I spent this past summer working at the resort as a member of the Beach Crew. During my three months of employment, I wore a white tank top that gradually turned yellow from the sun as I hauled countless kayaks and righted numerous sailboats — Baywatch-style. On particularly windy days, my friends and I would closely watch the sailboats that hovered on the horizon. Secretly, I wouldn’t mind when they tipped over; there was an adrenaline rush in throwing my shirt off, grabbing a radio and the life jacket I had set aside for this exact emergency, and sprinting down the dock in front of guests and staff alike. It was terrifying, it was exhilarating. My buddy Ramiro would gun the engine of the little rescue boat and we’d be off. As the baby of Beach Crew, it was almost always my job to jump into the cold water, brace my feet against the bottom of the hull, and fall back to settle the boat upright. Once I’d confirmed that the sailor was alive and unhurt, the situation started to feel a little less tense and, oddly, kind of fun.

 

I expected more of an adjustment when transitioning from being a guest at the resort to working there.  Any entitlement to the guest-specific amenities had been quickly wiped away after the first few days of hauling, raking, twigging, and deep cleaning cabins and boats. Hospitality is not for the weak, and if you’re going to do it, you'd better be ready to roll up your sleeves and get to work.

 

This being said, there were times when I wished I could keep the loons to myself. I’d let my new friends claim any other part of the resort they wanted to ground themselves in their new reality. Sometimes I thought that, inexplicably, I could hear the loon calls from hundreds of miles away in Philadelphia. That had to mean something, right?

 

I was seven or eight when my dad kayaked with me to a tiny rock island and I had first been within arm’s length of a loon. I was sixteen when my Maine community — those who blurred the line between family and friends — took me down to the edge of the outcropping shoreline, my gentle initiation into the undercurrent of our own constructed nightlife. We told stories while we listened to the loons speak to each other in the night. We would jokingly imitate the calls. I’m sure the loons could tell the difference. But they would probably still call back. 

 

I had grown up listening to the soundtrack of those loon calls, so I couldn’t help thinking they might be for me. Everyone who has heard them probably thinks that. Nostalgia is a funny thing. What’s funnier is that the loons don’t care.

 

The loons don't care when you get too close to them. Even if you’ve managed to breach their peace, they know you are a piece of the lake, too, waddling slowly around them in silent sunset-colored plastic boats. The loons will see and hear and sense the motorboat coming towards them, its sharp propellers cutting through the water, leaving a white-capped wake in the distance. But no matter how obtrusive, the motorboat is just another piece of the lake. The loons don’t question it.

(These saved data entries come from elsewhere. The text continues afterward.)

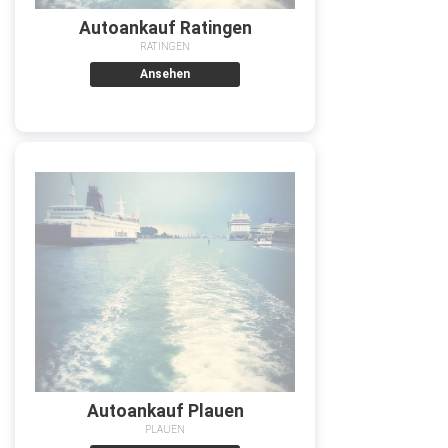
Autoankauf Ratingen
RATINGEN
Ansehen
Autoankauf Plauen
PLAUEN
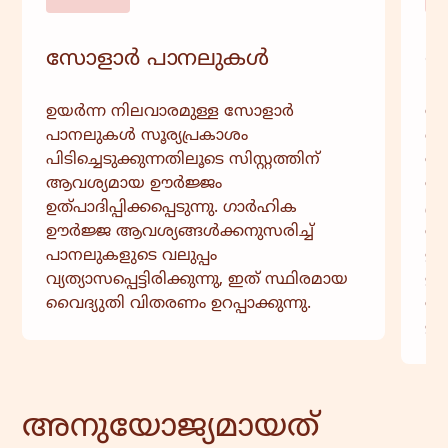
സോളാർ പാനലുകൾ
സ
ഉയർന്ന നിലവാരമുള്ള സോളാർ
സ
പാനലുകൾ സൂര്യപ്രകാശം
ബാ
പിടിച്ചെടുക്കുന്നതിലൂടെ സിസ്റ്റത്തിന്
താ
ആവശ്യമായ ഊർജ്ജം
അറ
ഉത്പാദിപ്പിക്കപ്പെടുന്നു. ഗാർഹിക
പ്
ഊർജ്ജ ആവശ്യങ്ങൾക്കനുസരിച്ച്
വർ
പാനലുകളുടെ വലുപ്പം
ഉപ
വ്യത്യാസപ്പെട്ടിരിക്കുന്നു, ഇത് സ്ഥിരമായ
ഊർ
വൈദ്യുതി വിതരണം ഉറപ്പാക്കുന്നു.
അട
ഇഷ
അനുയോജ്യമായത്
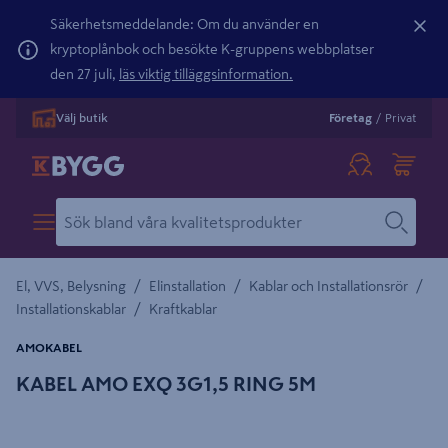
Säkerhetsmeddelande: Om du använder en
kryptoplånbok och besökte K-gruppens webbplatser
den 27 juli,
läs viktig tilläggsinformation.
Välj butik
Företag
/
Privat
/
/
/
El, VVS, Belysning
Elinstallation
Kablar och Installationsrör
/
Installationskablar
Kraftkablar
AMOKABEL
KABEL AMO EXQ 3G1,5 RING 5M
Detaljerad beskrivning finns i produktbeskrivningsområdet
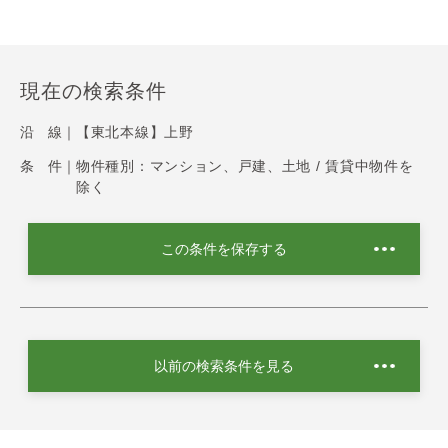
現在の検索条件
沿 線｜
【東北本線】上野
条 件｜
物件種別：マンション、戸建、土地 / 賃貸中物件を
除く
この条件を保存する
以前の検索条件を見る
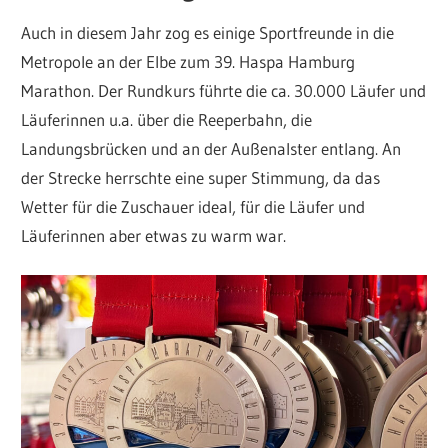
Auch in diesem Jahr zog es einige Sportfreunde in die
Metropole an der Elbe zum 39. Haspa Hamburg
Marathon. Der Rundkurs führte die ca. 30.000 Läufer und
Läuferinnen u.a. über die Reeperbahn, die
Landungsbrücken und an der Außenalster entlang. An
der Strecke herrschte eine super Stimmung, da das
Wetter für die Zuschauer ideal, für die Läufer und
Läuferinnen aber etwas zu warm war.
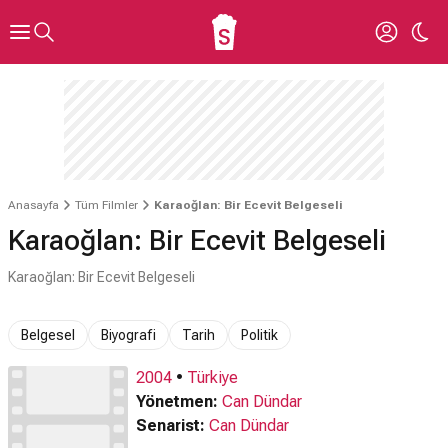
Anasayfa
Tüm Filmler
Karaoğlan: Bir Ecevit Belgeseli
Karaoğlan: Bir Ecevit Belgeseli
Karaoğlan: Bir Ecevit Belgeseli
Belgesel
Biyografi
Tarih
Politik
2004
•
Türkiye
Yönetmen:
Can Dündar
Senarist:
Can Dündar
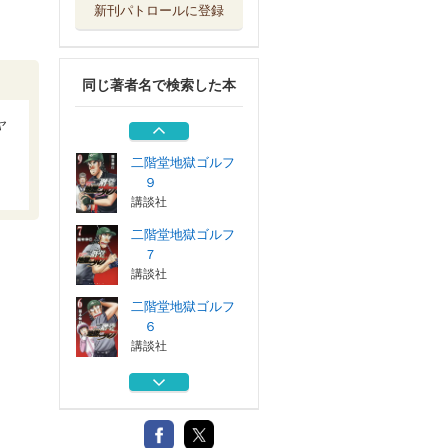
新刊パトロールに登録
老境博徒伝ＳＯＧ
Ａ ２
竹書房
同じ著者名で検索した本
二階堂地獄ゴルフ
５
ヤ
講談社
二階堂地獄ゴルフ
９
講談社
二階堂地獄ゴルフ
７
講談社
二階堂地獄ゴルフ
６
講談社
老境博徒伝ＳＯＧ
Ａ ２
竹書房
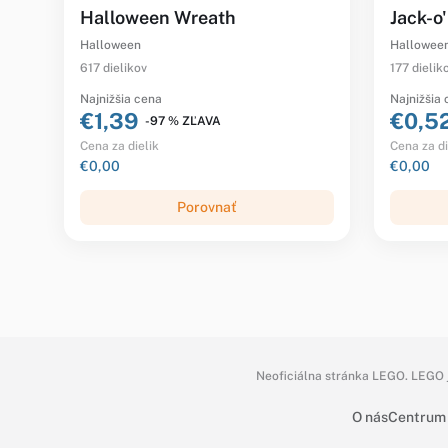
Halloween Wreath
Jack-o
Halloween
Hallowee
617 dielikov
177 dielik
Najnižšia cena
Najnižšia
€1,39
€0,5
-97 % ZĽAVA
Cena za dielik
Cena za di
€0,00
€0,00
Porovnať
Neoficiálna stránka LEGO. LEGO j
O nás
Centrum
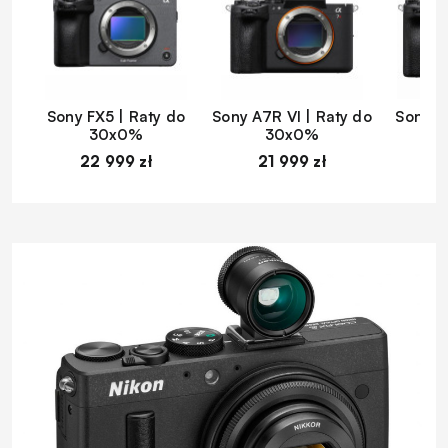
Sony FX5 | Raty do
Sony A7R VI | Raty do
Sony A
30x0%
30x0%
22 999 zł
21 999 zł
1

They just move out of the way in the nick of time. Every time.

 

The loons on Lake Kezar remind me that some parts of nature are simply, sempiternally untamable. You will never provide the loons a life better than the one they currently have — they simply wouldn’t care. For all that we think we have in this world, we will never be loons swimming along the gentle crests of a lake in summer. The loons know how to live, and what to live for, and it’s rarely more complicated than that. They have the confidence to simply exist in the present and follow their instinctual paths. They are brave in the way that humans want to be brave. 

 

If you can, go to a lake in Maine at night. Close your eyes and listen to the loons, and maybe you will think they are calling to you. They won’t be, but maybe there are worse things to believe in.